After Johnson, Petitioner’s conviction for Conspiracy to Commit Robbery remains a
“crime of violence” for Guidelines purposes only if it is an enumerated felony or if it “has as an
element the use, attempted use, or threatened use of physical force against the person of
another.” Conspiracy to Commit Robbery is not one of the offenses listed in § 4B1.2(a)(2), but
commentary to the Guidelines clarifies that a “crime of violence” includes conspiring to commit
such an offense. See U.S.S.G. § 4B1.2 cmt. n.1. The Guidelines’ commentary further specifies
that “crime of violence” also includes a list of enumerated offenses not named in § 4B1.2(a)(2)
(2008), one of which is Robbery. See U.S.S.G. § 4B1.2 cmt. n.1 (2008). Although no longer
binding on the courts, “[c]ommentary in the Guidelines Manual that interprets or explains a
guideline is authoritative unless it violates the Constitution or a federal statute, or is inconsistent
with, or a plainly erroneous reading of, that guideline.” United States v. Smith, 433 F.3d 714, 716
(10th Cir. 2006) (quoting Stinson v. United States, 508 U.S. 36, 38 (1993)). The Court therefore
concludes that Petitioner’s conviction for Conspiracy to Commit Robbery is a crime of violence.
Accord United States v. Scharschell, No. 15-3890, ___ F. App’x ___, 2016 WL 6936581, *3 (8th
Cir. Nov. 28, 2016). Petitioner accordingly has at least two prior convictions for crimes of
violence, resulting in a base offense level of 24 and a Guidelines range of 360 months to life. See
U.S.S.G. § 2K2.1(a)(2).
But because one of Petitioner’s prior convictions no longer qualifies as a predicate felony
for ACCA enhancement, the statutory maximum sentence for his current convictions is ten years
for each offense. See 18 U.S.C § 924(a)(2); § 924(e)(2)(B). Although convicted on three charges,
Petitioner argues, and the United States agrees, that the maximum term of imprisonment to
which Petitioner may be resentenced is twenty years. See DEFENDANT FORD’S
MEMORANDUM ADDRESSING RECALCULATION OF HIS SENTENCING GUIDELINE
RANGE (Doc. No. 16); UNITED STATES’ SUPPLEMENTAL RESPONSE TO
DEFENDANT’S MOTION TO CORRECT SENTENCE PURSUANT TO 28 U.S.C. § 2255
(Doc. No. 17).
Petitioner was convicted under 18 U.S.C. §§ 922(g)(1), (g)(2), and (j).

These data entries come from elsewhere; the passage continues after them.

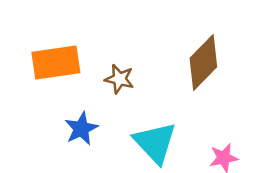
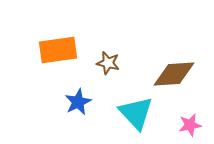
brown diamond: (203, 62) -> (174, 74), moved, turned 42

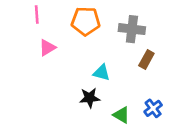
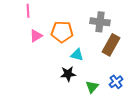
orange pentagon: (86, 21) -> (62, 32), moved
brown rectangle: (146, 59) -> (111, 45), size x1.5
green triangle: (121, 115) -> (92, 87), turned 40

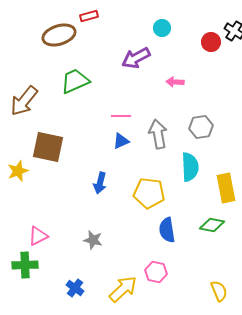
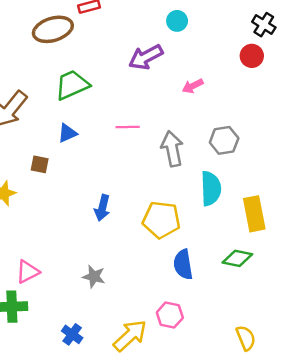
red circle: (211, 42) -> (252, 56), moved
pink arrow: (175, 82) -> (193, 86), turned -30
blue triangle: (121, 141) -> (67, 133), moved
brown square: (48, 147) -> (40, 164), size x0.5

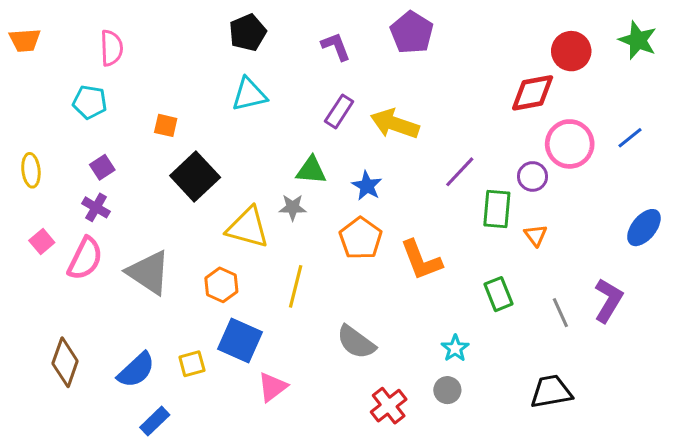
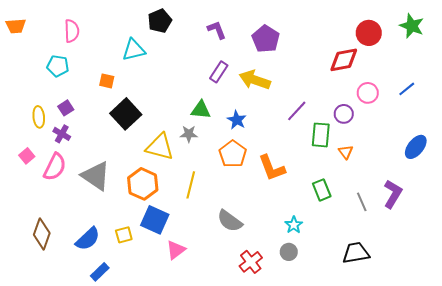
purple pentagon: (412, 33) -> (266, 39), moved
cyan triangle: (249, 94) -> (134, 50), moved
pink circle: (570, 144) -> (368, 93), size x0.7
yellow ellipse: (31, 170) -> (39, 117), moved
orange hexagon: (221, 285) -> (143, 184), size x1.4

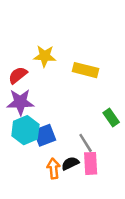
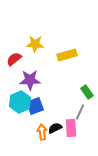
yellow rectangle: (86, 70) -> (67, 55), turned -30
purple star: (20, 102) -> (30, 80), moved
gray line: (86, 143) -> (80, 112), moved, turned 56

Ford, 613 F.3d at
1265. But he should properly have been convicted for only one of the § 922(g) offenses, because
each count charged the same conduct under a different § 922(g) category of persons prohibited
from possessing firearms. See United States v. Johnson, 130 F.3d 1420, 1425–26 (10th Cir.

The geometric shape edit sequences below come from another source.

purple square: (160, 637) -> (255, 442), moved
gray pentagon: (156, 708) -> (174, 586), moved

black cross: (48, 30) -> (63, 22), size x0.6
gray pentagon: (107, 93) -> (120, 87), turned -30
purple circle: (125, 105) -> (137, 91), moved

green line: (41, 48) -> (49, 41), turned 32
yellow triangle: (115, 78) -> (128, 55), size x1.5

1997) (defendant convicted under two categories of § 922(g) for possessing one firearm is
entitled to have one of the convictions vacated). Unlike the defendant in Johnson, Petitioner was
charged with the possession of two different firearms. See SUPERSEDING INDICTMENT
(Doc. No. 40), United States v. Ford, No. 08-CR-229 JAP (D.N.M. Sept. 30, 2009). When
multiple weapons are seized from different locations, a separate violation of § 922(g) may be
charged based on each firearm. United States v. Hutching, 75 F.3d 1453, 1460 (10th Cir. 1996).
But the “simultaneous possession of multiple firearms generally constitutes only one offense
unless there is evidence that the weapons were stored in different places or acquired at different
times.” Id. (internal ellipsis and quotation marks omitted). Here, the two weapons were not
charged separately, but were both included in the conduct that was identically described as the
basis for both of the offenses. See SUPERSEDING INDICTMENT (Doc. No. 40). The Court
therefore concludes that Petitioner can be sentenced for only one § 922(g) offense, so is subject
to a statutory maximum sentence of twenty years, or 240 months. Because his current sentence
of 360 months imprisonment is greater than this, see JUDGMENT (Doc. No. 133), Petitioner
will be resentenced.
IT IS THEREFORE ORDERED that Petitioner’s MOTION TO CORRECT SENTENCE
PURSUANT TO 28 U.S.C. § 2255 (Doc. No. 4) is GRANTED. Petitioner’s sentence will be
vacated and a resentencing hearing will be scheduled.